Czy dzieci poniżej 18. roku życia powinny mieć zakaz przystępowania do spowiedzi? Taka propozycja trafiła do Sejmu pod koniec 2024 roku. Sprawą zajęła się sejmowa Komisja do Spraw Petycji. Choć petycję ostatecznie odrzucono, dyskusja, jaką wywołała, może dopiero się zaczynać.
- Kontrowersyjna petycja trafiła do Sejmu
- Debata nad granicami ingerencji państwa
- Rodzice mają prawo decydować o wychowaniu dzieci
- Petycja odrzucona, ale temat wróci?
- Co dalej z debatą o spowiedzi dzieci?
Kontrowersyjna petycja trafiła do Sejmu
Autorem petycji jest Rafał Betlejewski, artysta i aktywista znany z odważnych akcji społecznych. W swoim wniosku domagał się wprowadzenia zakazu spowiadania osób poniżej 18. roku życia. Argumentował to m.in. troską o psychiczne bezpieczeństwo dzieci.

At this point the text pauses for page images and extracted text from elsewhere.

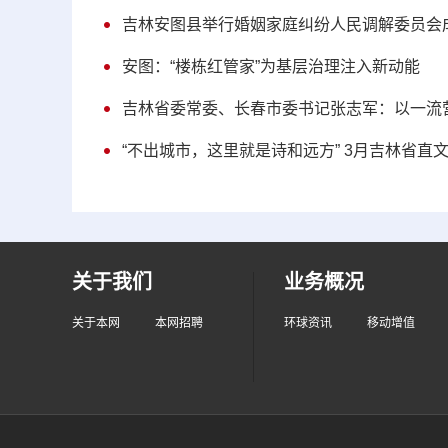
吉林安图县举行婚姻家庭纠纷人民调解委员会
安图：“楼栋红管家”为基层治理注入新动能
吉林省委常委、长春市委书记张志军：以一流
“不出城市，这里就是诗和远方” 3月吉林省直
关于我们
业务概况
关于本网
本网招聘
环球资讯
移动增值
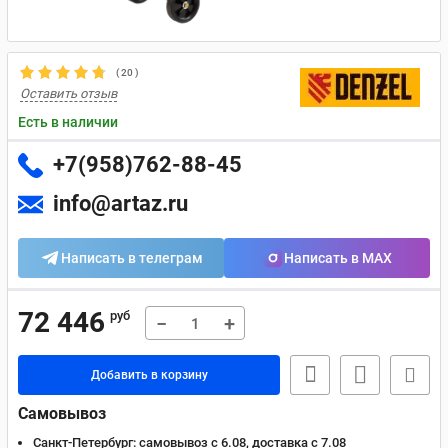
(
20
)
Оставить отзыв
Есть в наличии
+7(958)762-88-45
info@artaz.ru
Написать в телеграм
Написать в MAX
72 446
руб
−
+
Добавить в корзину
Самовывоз
Санкт-Петербург:
самовывоз с 6.08, доставка c 7.08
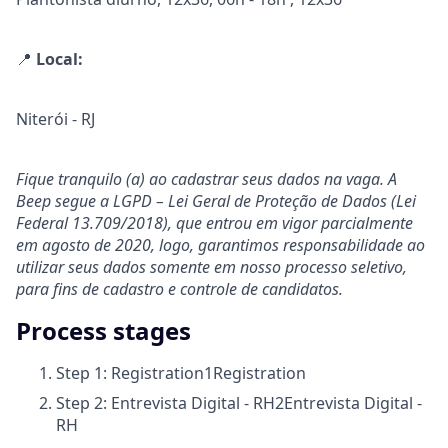
📍
Local:
Niterói - RJ
Fique tranquilo (a) ao cadastrar seus dados na vaga. A
Beep segue a LGPD – Lei Geral de Proteção de Dados (Lei
Federal 13.709/2018), que entrou em vigor parcialmente
em agosto de 2020, logo, garantimos responsabilidade ao
utilizar seus dados somente em nosso processo seletivo,
para fins de cadastro e controle de candidatos.
Process stages
Step 1: Registration
1
Registration
Step 2: Entrevista Digital - RH
2
Entrevista Digital -
RH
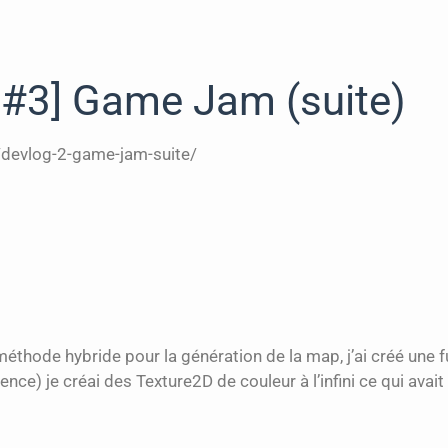
 #3] Game Jam (suite)
/devlog-2-game-jam-suite/
méthode hybride pour la génération de la map, j’ai créé un
ence) je créai des Texture2D de couleur à l’infini ce qui avai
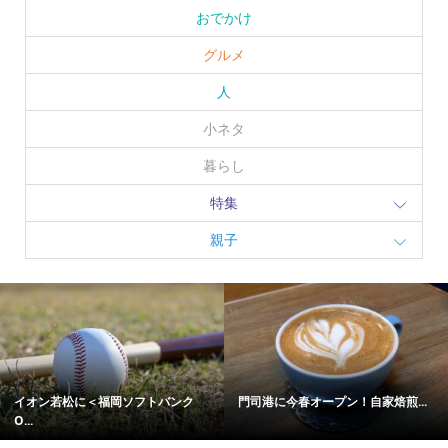
おでかけ
グルメ
人
小ネタ
暮らし
特集
親子
イオン若松に＜福岡ソフトバンク
門司港に今春オープン！自家焙煎...
O...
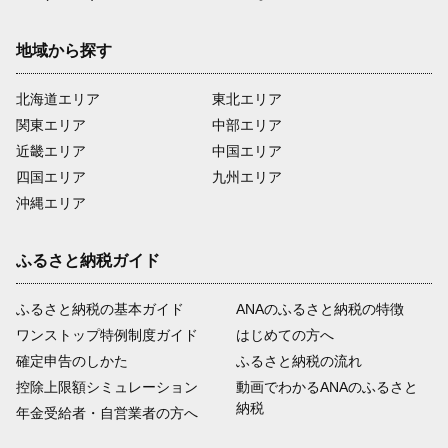
地域から探す
北海道エリア
東北エリア
関東エリア
中部エリア
近畿エリア
中国エリア
四国エリア
九州エリア
沖縄エリア
ふるさと納税ガイド
ふるさと納税の基本ガイド
ANAのふるさと納税の特徴
ワンストップ特例制度ガイド
はじめての方へ
確定申告のしかた
ふるさと納税の流れ
控除上限額シミュレーション
動画でわかるANAのふるさと
納税
年金受給者・自営業者の方へ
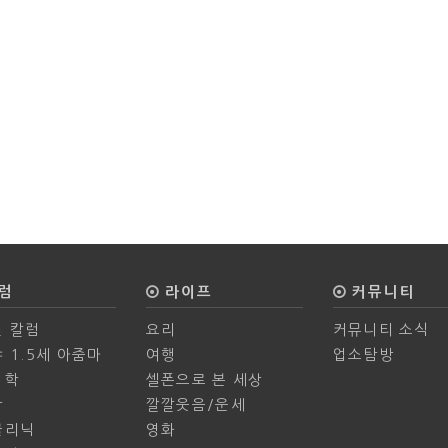
럼
라이프
커뮤니티
 칼럼
요리
커뮤니티 소식
 1.5세 아줌마
여행
업소탐방
의학
셀폰으로 본 세상
학
깔깔웃음/운세
클리닉
영화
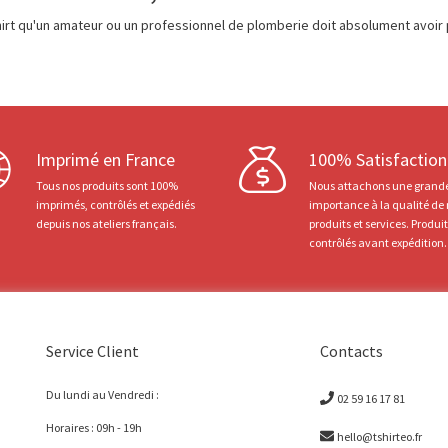
 t-shirt qu'un amateur ou un professionnel de plomberie doit absolument avo
Imprimé en France
100% Satisfaction
Tous nos produits sont 100%
Nous attachons une grand
imprimés, contrôlés et expédiés
importance à la qualité de
depuis nos ateliers français.
produits et services. Produi
contrôlés avant expédition.
Service Client
Contacts
Du lundi au Vendredi :
02 59 16 17 81
Horaires : 09h - 19h
hello@tshirteo.fr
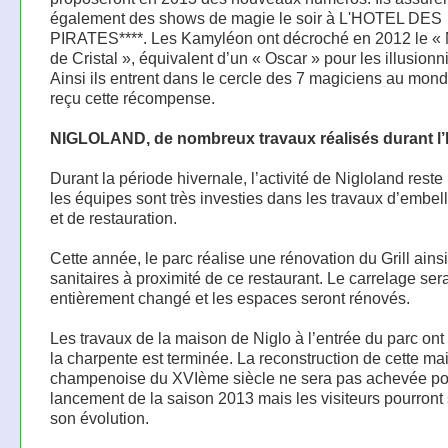
également des shows de magie le soir à L'HOTEL DES
PIRATES****. Les Kamyléon ont décroché en 2012 le «
de Cristal », équivalent d’un « Oscar » pour les illusionn
Ainsi ils entrent dans le cercle des 7 magiciens au mon
reçu cette récompense.
NIGLOLAND, de nombreux travaux réalisés durant l’
Durant la période hivernale, l’activité de Nigloland reste
les équipes sont très investies dans les travaux d’embel
et de restauration.
Cette année, le parc réalise une rénovation du Grill ains
sanitaires à proximité de ce restaurant. Le carrelage ser
entièrement changé et les espaces seront rénovés.
Les travaux de la maison de Niglo à l’entrée du parc ont
la charpente est terminée. La reconstruction de cette ma
champenoise du XVIème siècle ne sera pas achevée po
lancement de la saison 2013 mais les visiteurs pourront 
son évolution.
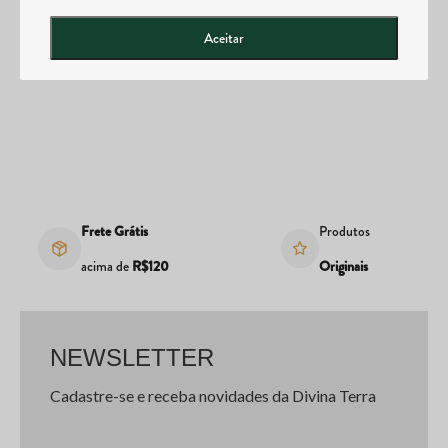
Posso abrir uma loja da Divina Tera?
Aceitar
Frete Grátis
Produtos
acima de
R$120
Originais
NEWSLETTER
Cadastre-se e receba novidades da Divina Terra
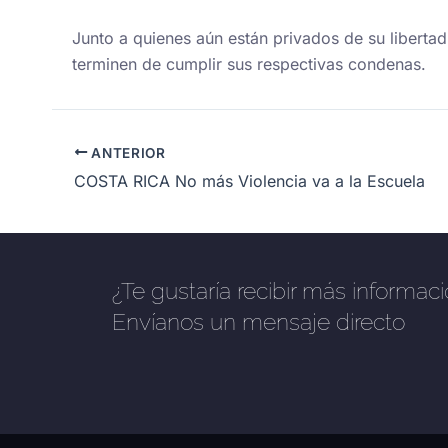
Junto a quienes aún están privados de su liberta
terminen de cumplir sus respectivas condenas.
ANTERIOR
COSTA RICA No más Violencia va a la Escuela
¿Te gustaría recibir más informac
Envíanos un mensaje directo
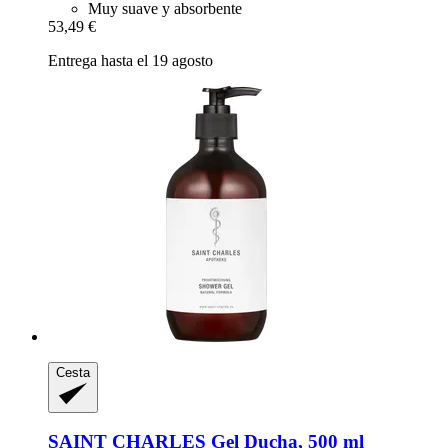
Muy suave y absorbente
53,49 €
Entrega hasta el 19 agosto
Cesta
SAINT CHARLES
Gel Ducha, 500 ml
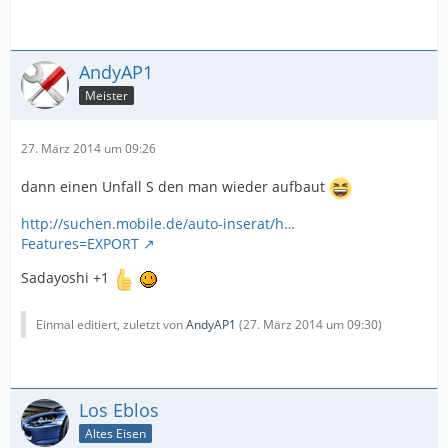
AndyAP1
Meister
27. März 2014 um 09:26
dann einen Unfall S den man wieder aufbaut
http://suchen.mobile.de/auto-inserat/h…
Features=EXPORT
Sadayoshi +1
Einmal editiert, zuletzt von
AndyAP1
(
27. März 2014 um 09:30
)
Los Eblos
Altes Eisen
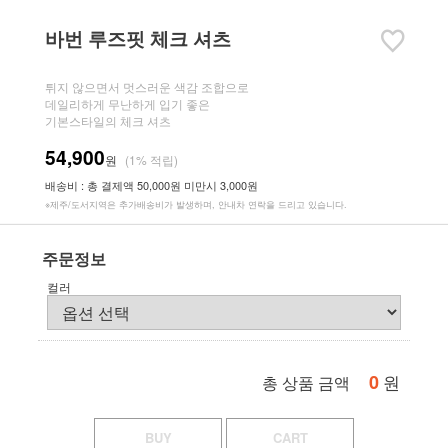
바번 루즈핏 체크 셔츠
튀지 않으면서 멋스러운 색감 조합으로
데일리하게 무난하게 입기 좋은
기본스타일의 체크 셔츠
54,900
원
(1% 적립)
배송비 : 총 결제액 50,000원 미만시 3,000원
※제주/도서지역은 추가배송비가 발생하며, 안내차 연락을 드리고 있습니다.
주문정보
컬러
0
원
총 상품 금액
BUY
CART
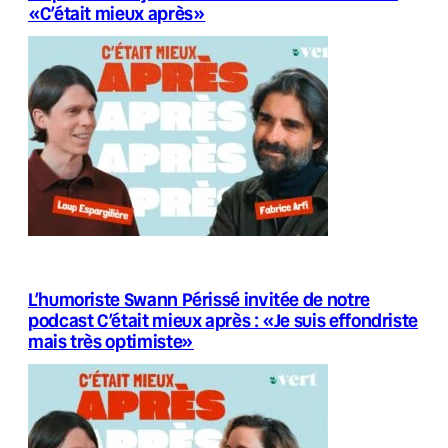
«C’était mieux après»
L’humoriste Swann Périssé invitée de notre
podcast C’était mieux après : «Je suis effondriste
mais très optimiste»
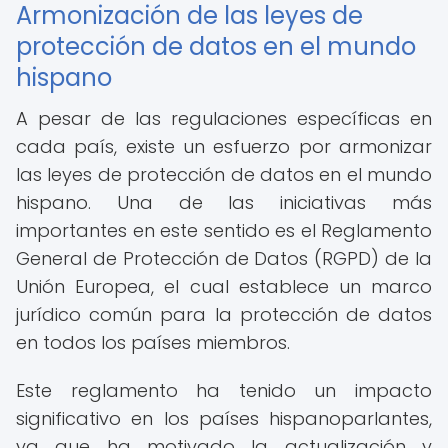
Armonización de las leyes de
protección de datos en el mundo
hispano
A pesar de las regulaciones específicas en
cada país, existe un esfuerzo por armonizar
las leyes de protección de datos en el mundo
hispano. Una de las iniciativas más
importantes en este sentido es el Reglamento
General de Protección de Datos (RGPD) de la
Unión Europea, el cual establece un marco
jurídico común para la protección de datos
en todos los países miembros.
Este reglamento ha tenido un impacto
significativo en los países hispanoparlantes,
ya que ha motivado la actualización y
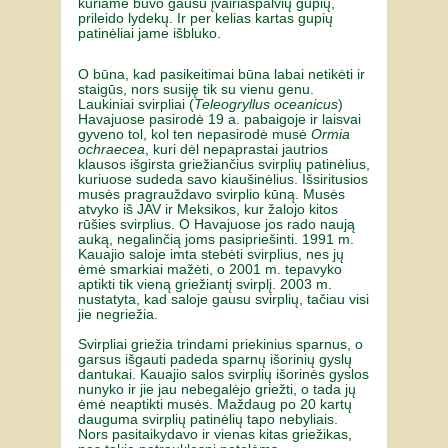
kuriame buvo gausu įvairiaspalvių gupių,
prileido lydekų. Ir per kelias kartas gupių
patinėliai jame išbluko.
O būna, kad pasikeitimai būna labai netikėti ir
staigūs, nors susiję tik su vienu genu.
Laukiniai svirpliai (
Teleogryllus oceanicus
)
Havajuose pasirodė 19 a. pabaigoje ir laisvai
gyveno tol, kol ten nepasirodė musė
Ormia
ochraecea
, kuri dėl nepaprastai jautrios
klausos išgirsta griežiančius svirplių patinėlius,
kuriuose sudeda savo kiaušinėlius. Išsiritusios
musės pragrauždavo svirplio kūną. Musės
atvyko iš JAV ir Meksikos, kur žalojo kitos
rūšies svirplius. O Havajuose jos rado naują
auką, negalinčią joms pasipriešinti. 1991 m.
Kauajio saloje imta stebėti svirplius, nes jų
ėmė smarkiai mažėti, o 2001 m. tepavyko
aptikti tik vieną griežiantį svirplį. 2003 m.
nustatyta, kad saloje gausu svirplių, tačiau visi
jie negriežia.
Svirpliai griežia trindami priekinius sparnus, o
garsus išgauti padeda sparnų išorinių gyslų
dantukai. Kauajio salos svirplių išorinės gyslos
nunyko ir jie jau nebegalėjo griežti, o tada jų
ėmė neaptikti musės. Maždaug po 20 kartų
dauguma svirplių patinėlių tapo nebyliais.
Nors pasitaikydavo ir vienas kitas griežikas,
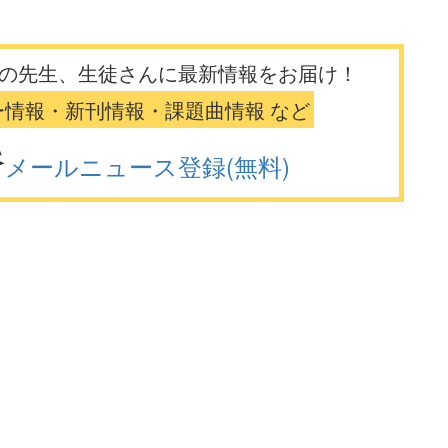
の先生、生徒さんに最新情報をお届け！
ー情報・新刊情報・課題曲情報 など
メールニュース登録(無料)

Żadna obca osoba dorosła nie ma prawa przesłuchiwać dziecka sam na sam, bez nadzoru opiekunów i psychologów, nie ma prawa zadawać pytań dotyczących intymnego życia dziecka – napisano w uzasadnieniu petycji.
Według autorów, taka forma praktyki religijnej może wywierać presję psychiczną i naruszać prawa dziecka do wolności sumienia.
Debata nad granicami ingerencji państwa
3 kwietnia 2025 r. sejmowa Komisja do Spraw Petycji rozpatrzyła dokument. Dyskusja, którą wywołała, dotyczyła nie tylko religii, ale także granic, w jakich państwo może ingerować w wychowanie dzieci i kwestie światopoglądowe.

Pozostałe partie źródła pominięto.